Tom Sparks, who was Hammock's first graduate student at UC Riverside, chronicled Hammock's career and recalled humorous anecdotes from his early professorship at UC Riverside. A former professor at Louisiana State University, and now a research fellow in Discovery Research at Dow AgroSciences (now Corteva Agriscience, Indianapolis, Sparks praised Hammock's intellect and curiosity. “For Bruce, it was all about the journey, looking around and operative at the interface between entomology, biochemistry and chemistry.”
Gill, along with University of Utah emeritus professor Glenn Prestwich and UC Davis research scientist Karen Wagner also delivered presentations, fondly recalling their shared time and science with Hammock.

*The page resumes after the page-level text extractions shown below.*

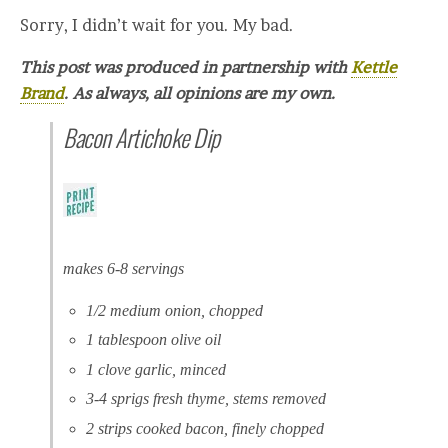
Sorry, I didn’t wait for you. My bad.
This post was produced in partnership with
Kettle
Brand
. As always, all opinions are my own.
Bacon Artichoke Dip
makes 6-8 servings
1/2 medium onion, chopped
1 tablespoon olive oil
1 clove garlic, minced
3-4 sprigs fresh thyme, stems removed
2 strips cooked bacon, finely chopped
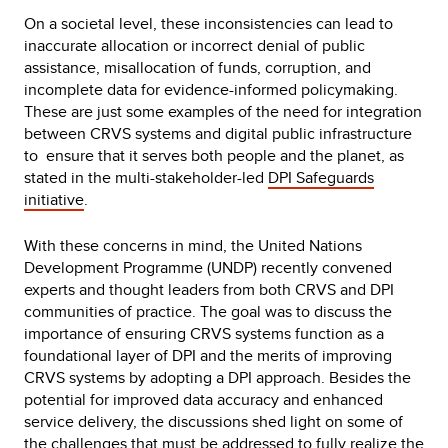
On a societal level, these inconsistencies can lead to
inaccurate allocation or incorrect denial of public
assistance, misallocation of funds, corruption, and
incomplete data for evidence-informed policymaking.
These are just some examples of the need for integration
between CRVS systems and digital public infrastructure
to ensure that it serves both people and the planet, as
stated in the multi-stakeholder-led
DPI Safeguards
initiative
.
With these concerns in mind, the United Nations
Development Programme (UNDP) recently convened
experts and thought leaders from both CRVS and DPI
communities of practice. The goal was to discuss the
importance of ensuring CRVS systems function as a
foundational layer of DPI and the merits of improving
CRVS systems by adopting a DPI approach. Besides the
potential for improved data accuracy and enhanced
service delivery, the discussions shed light on some of
the challenges that must be addressed to fully realize the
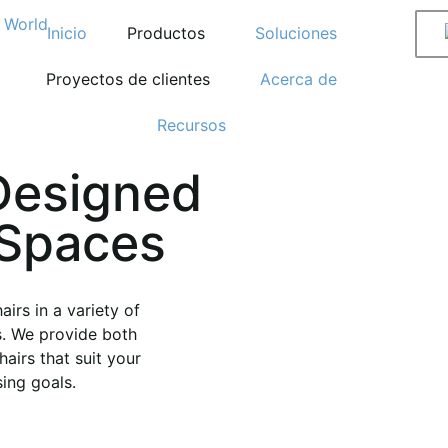
Inicio
Productos
Soluciones
Proyectos de clientes
Acerca de
Recursos
Designed
 Spaces
irs in a variety of
s. We provide both
airs that suit your
ing goals.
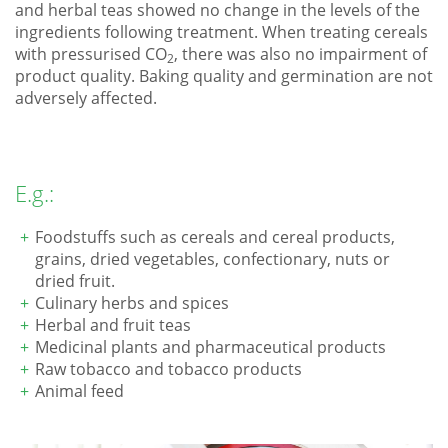
and herbal teas showed no change in the levels of the
ingredients following treatment. When treating cereals
with pressurised CO
, there was also no impairment of
2
product quality. Baking quality and germination are not
adversely affected.
E.g.:
Foodstuffs such as cereals and cereal products,
grains, dried vegetables, confectionary, nuts or
dried fruit.
Culinary herbs and spices
Herbal and fruit teas
Medicinal plants and pharmaceutical products
Raw tobacco and tobacco products
Animal feed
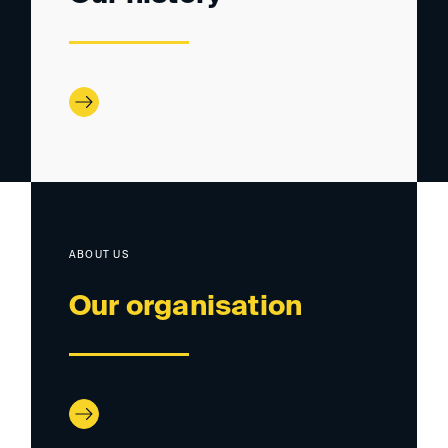
ABOUT US
Our organisation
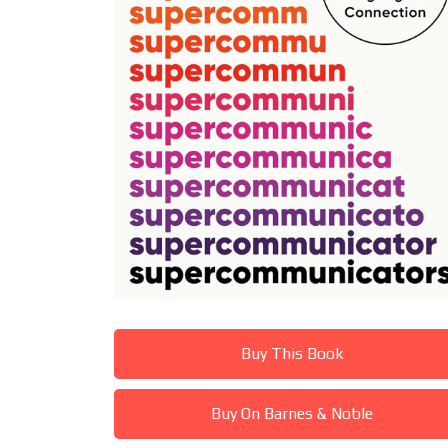
Buy This Book
Buy On Barnes & Noble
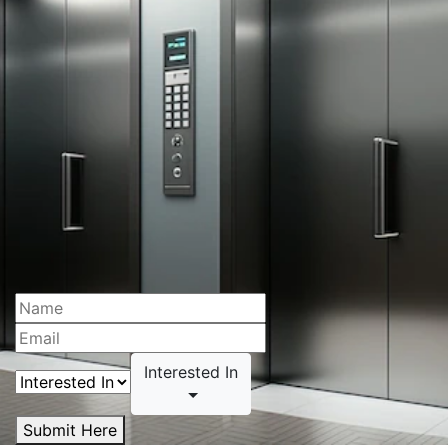
Interested In
Submit Here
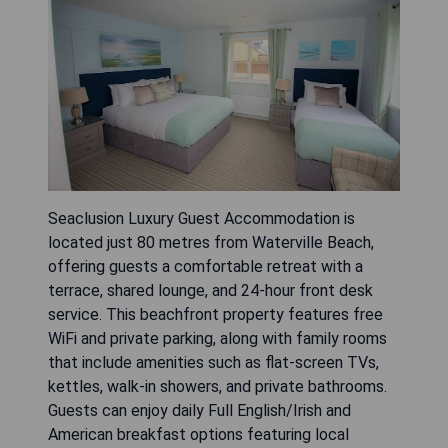
Seaclusion Luxury Guest Accommodation is
located just 80 metres from Waterville Beach,
offering guests a comfortable retreat with a
terrace, shared lounge, and 24-hour front desk
service. This beachfront property features free
WiFi and private parking, along with family rooms
that include amenities such as flat-screen TVs,
kettles, walk-in showers, and private bathrooms.
Guests can enjoy daily Full English/Irish and
American breakfast options featuring local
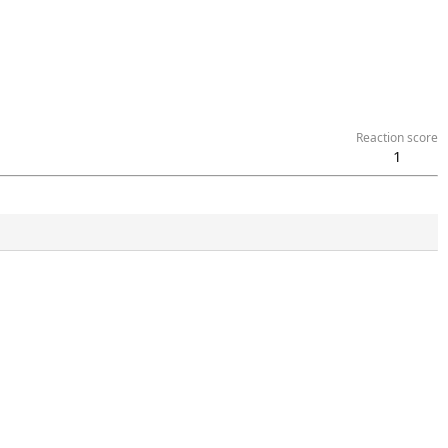
Reaction score
1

Keith Wing, who was Hammock's second graduate student at UC Riverside/Davis, served as emcee at the lab reunion. A former senior research associate at DuPont and Rohm and Haas and current consultant, Wing said “Bruce has inspired many hundreds of developing scientists. For myself and many others, he was able to see what we could become as scientists and social contributors before we could see it ourselves."
Qing Li, a professor in the University of Hawaii's Department of Molecular Biosciences and Bioengineering College of Tropical Agriculture and Human Resources who received his doctorate from UC Davis, studying with major professors Bruce Hammock and James Seiber, said that "Bruce is an eminent scientist and a great mentor. Many of us have benefited from his effective mentorship. Back in 1990, after he signed my dissertation, he shook my hand, and then he asked me to tape-record it and give him the recordings -- a great 'homework' assignment and good practices for me."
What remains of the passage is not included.